Being in an abusive relationship is one of the most difficult things anyone could ever go through. Mainly because of the actual physical abuse, and also because of the mental damage it causes. You start to believe all the things that they're saying to you, that you're worthless, fat, a slut.

Jamie Light was the boy who had taken my heart over a year ago. 5 months ago he became the boy who turned me into a victim of physical and emotional abuse.

/// 5 months ago ///

The bass pounded in my ears, causing me to sway my hips to the music and lift my arms in the air. I was in the middle of a crowd of people from my school, all jumping and dancing together.

I turned around, smiling at my close friend Adam who stood behind me, not too close to make me uncomfortable but close enough that I could hear him talk.

"Hey Brooke, you having fun?" He grinned, stepping closer to me so I could hear him more clearly.

I nodded, about to reply when I felt a strong grip on my arm, yanking me in the other direction.
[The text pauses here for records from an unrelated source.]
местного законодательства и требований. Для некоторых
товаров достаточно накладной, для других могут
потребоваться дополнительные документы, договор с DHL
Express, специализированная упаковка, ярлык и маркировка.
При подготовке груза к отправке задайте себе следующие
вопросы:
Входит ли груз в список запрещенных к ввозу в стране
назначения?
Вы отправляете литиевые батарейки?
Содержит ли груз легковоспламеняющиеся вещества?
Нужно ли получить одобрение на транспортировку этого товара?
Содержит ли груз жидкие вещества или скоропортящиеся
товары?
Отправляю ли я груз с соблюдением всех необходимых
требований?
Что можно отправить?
I was pulled into a hard chest, and I turned around to face a pair of blue eyes.

"Jamie!" I screamed, grabbing onto his arms and jumping up and down slightly. Apparently the vodka shots people had been giving me all night had finally kicked in.

"Come with me, I need to talk to you." He stated, turning me around and pulling me through the crowd of sweaty bodies. I was slightly confused as to why he seemed so angry. I hadn't done anything wrong, had I?

He led me to his car that was parked outside of whoever's house the party was being held at, Jess or Jane or something like that. His grip on my wrist was tight, so tight that it was almost painful.

"Jamie, you're hurting me..." he ignored me, dragging me round to the side of his car that was more secluded, hidden from the few guests lingering outside the house. "Babe please, let go."

He pushed me roughly into the car door, towering over me and putting an arm on either side of my body. I was much shorter than him, and it was almost intimidating in the current situation.

"Why the fuck were you talking to Adam?" He almost growled, his hot breath hitting my face.

"He was just saying hey, what's the issue?" I told him, attempting to push his arms away from me.

"What's the issue? The issue is that I don't fucking like the way he looks at you."

"He doesn't look at me like anything, what are you going on about?" I was confused, Adam had only spoke a few words to me.

"He looks at you like he wants to sleep with you Brooke, but I guess I shouldn't be surprised since you're dressed like a fucking slut," he spat, looking me up and down and putting a hand on my exposed midriff.

I looked down at my outfit, a pair of black jeans and a loose fitting crop top that showed barely any cleavage, and black converse.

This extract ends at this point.